Task goal: Each line below should be set down again unchanged.

Stored data entries:
----

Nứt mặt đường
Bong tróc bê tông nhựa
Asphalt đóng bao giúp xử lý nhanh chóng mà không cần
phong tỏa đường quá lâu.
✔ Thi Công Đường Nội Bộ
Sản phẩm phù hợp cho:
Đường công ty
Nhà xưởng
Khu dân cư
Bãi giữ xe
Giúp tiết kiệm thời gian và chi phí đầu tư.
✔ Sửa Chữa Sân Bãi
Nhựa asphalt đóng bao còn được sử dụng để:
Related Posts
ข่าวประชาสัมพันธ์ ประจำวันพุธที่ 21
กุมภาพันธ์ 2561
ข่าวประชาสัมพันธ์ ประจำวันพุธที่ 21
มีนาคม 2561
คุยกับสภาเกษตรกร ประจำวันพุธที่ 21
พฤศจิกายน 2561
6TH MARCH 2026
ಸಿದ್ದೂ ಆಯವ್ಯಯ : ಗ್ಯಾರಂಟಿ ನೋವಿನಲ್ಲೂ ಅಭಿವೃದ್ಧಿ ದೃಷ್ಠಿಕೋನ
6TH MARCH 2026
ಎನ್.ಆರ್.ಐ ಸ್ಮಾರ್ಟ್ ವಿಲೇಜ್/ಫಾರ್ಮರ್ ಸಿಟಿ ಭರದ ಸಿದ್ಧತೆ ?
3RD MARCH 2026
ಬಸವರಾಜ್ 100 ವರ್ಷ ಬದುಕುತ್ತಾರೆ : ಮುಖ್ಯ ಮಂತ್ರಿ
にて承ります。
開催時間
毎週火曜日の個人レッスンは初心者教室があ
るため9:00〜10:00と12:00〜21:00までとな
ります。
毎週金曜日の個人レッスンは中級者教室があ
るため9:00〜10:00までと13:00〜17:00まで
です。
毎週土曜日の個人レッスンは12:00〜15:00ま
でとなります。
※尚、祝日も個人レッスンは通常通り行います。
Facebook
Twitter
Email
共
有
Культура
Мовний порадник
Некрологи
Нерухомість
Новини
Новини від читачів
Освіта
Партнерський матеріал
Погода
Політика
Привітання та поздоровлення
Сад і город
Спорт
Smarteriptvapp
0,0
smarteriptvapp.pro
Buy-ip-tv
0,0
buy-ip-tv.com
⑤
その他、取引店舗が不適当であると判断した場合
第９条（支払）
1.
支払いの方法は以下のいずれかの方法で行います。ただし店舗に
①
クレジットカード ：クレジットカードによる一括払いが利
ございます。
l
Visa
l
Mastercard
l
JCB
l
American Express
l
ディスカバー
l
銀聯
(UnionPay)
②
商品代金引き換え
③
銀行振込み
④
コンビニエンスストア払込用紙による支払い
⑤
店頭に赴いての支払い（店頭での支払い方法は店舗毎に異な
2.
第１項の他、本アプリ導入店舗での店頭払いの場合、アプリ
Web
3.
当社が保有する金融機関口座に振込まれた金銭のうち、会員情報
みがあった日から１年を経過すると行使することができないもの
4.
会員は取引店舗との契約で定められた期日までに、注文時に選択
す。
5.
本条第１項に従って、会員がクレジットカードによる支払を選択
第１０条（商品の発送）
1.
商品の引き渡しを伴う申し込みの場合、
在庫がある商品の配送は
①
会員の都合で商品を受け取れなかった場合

----

Written response:
Nứt mặt đường
Bong tróc bê tông nhựa
Asphalt đóng bao giúp xử lý nhanh chóng mà không cần
phong tỏa đường quá lâu.
✔ Thi Công Đường Nội Bộ
Sản phẩm phù hợp cho:
Đường công ty
Nhà xưởng
Khu dân cư
Bãi giữ xe
Giúp tiết kiệm thời gian và chi phí đầu tư.
✔ Sửa Chữa Sân Bãi
Nhựa asphalt đóng bao còn được sử dụng để:
Related Posts
ข่าวประชาสัมพันธ์ ประจำวันพุธที่ 21
กุมภาพันธ์ 2561
ข่าวประชาสัมพันธ์ ประจำวันพุธที่ 21
มีนาคม 2561
คุยกับสภาเกษตรกร ประจำวันพุธที่ 21
พฤศจิกายน 2561
6TH MARCH 2026
ಸಿದ್ದೂ ಆಯವ್ಯಯ : ಗ್ಯಾರಂಟಿ ನೋವಿನಲ್ಲೂ ಅಭಿವೃದ್ಧಿ ದೃಷ್ಠಿಕೋನ
6TH MARCH 2026
ಎನ್.ಆರ್.ಐ ಸ್ಮಾರ್ಟ್ ವಿಲೇಜ್/ಫಾರ್ಮರ್ ಸಿಟಿ ಭರದ ಸಿದ್ಧತೆ ?
3RD MARCH 2026
ಬಸವರಾಜ್ 100 ವರ್ಷ ಬದುಕುತ್ತಾರೆ : ಮುಖ್ಯ ಮಂತ್ರಿ
にて承ります。
開催時間
毎週火曜日の個人レッスンは初心者教室があ
るため9:00〜10:00と12:00〜21:00までとな
ります。
毎週金曜日の個人レッスンは中級者教室があ
るため9:00〜10:00までと13:00〜17:00まで
です。
毎週土曜日の個人レッスンは12:00〜15:00ま
でとなります。
※尚、祝日も個人レッスンは通常通り行います。
Facebook
Twitter
Email
共
有
Культура
Мовний порадник
Некрологи
Нерухомість
Новини
Новини від читачів
Освіта
Партнерський матеріал
Погода
Політика
Привітання та поздоровлення
Сад і город
Спорт
Smarteriptvapp
0,0
smarteriptvapp.pro
Buy-ip-tv
0,0
buy-ip-tv.com
⑤
その他、取引店舗が不適当であると判断した場合
第９条（支払）
1.
支払いの方法は以下のいずれかの方法で行います。ただし店舗に
①
クレジットカード ：クレジットカードによる一括払いが利
ございます。
l
Visa
l
Mastercard
l
JCB
l
American Express
l
ディスカバー
l
銀聯
(UnionPay)
②
商品代金引き換え
③
銀行振込み
④
コンビニエンスストア払込用紙による支払い
⑤
店頭に赴いての支払い（店頭での支払い方法は店舗毎に異な
2.
第１項の他、本アプリ導入店舗での店頭払いの場合、アプリ
Web
3.
当社が保有する金融機関口座に振込まれた金銭のうち、会員情報
みがあった日から１年を経過すると行使することができないもの
4.
会員は取引店舗との契約で定められた期日までに、注文時に選択
す。
5.
本条第１項に従って、会員がクレジットカードによる支払を選択
第１０条（商品の発送）
1.
商品の引き渡しを伴う申し込みの場合、
在庫がある商品の配送は
①
会員の都合で商品を受け取れなかった場合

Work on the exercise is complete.